### [Dataset entries]

==========

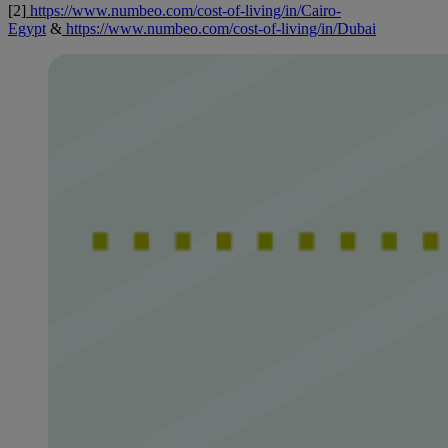
[2]
https://www.numbeo.com/cost-of-living/in/Cairo-
Egypt
&
https://www.numbeo.com/cost-of-living/in/Dubai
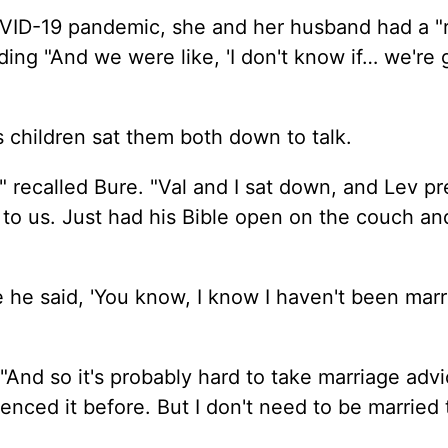
VID-19 pandemic, she and her husband had a "r
dding "And we were like, 'I don't know if… we're
s children sat them both down to talk.
" recalled Bure. "Val and I sat down, and Lev p
to us.
Just
had his Bible open on the couch a
se he said, 'You know, I know I haven't been mar
"And so it's probably hard to take marriage adv
nced it before. But I don't need to be married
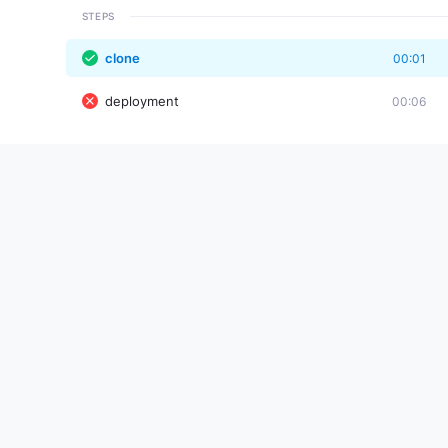
STEPS
clone
00:01
deployment
00:06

==========

The string "down" may appear on lines of the data above; give the number of those lines and nothing more.

### [Result of this task]
2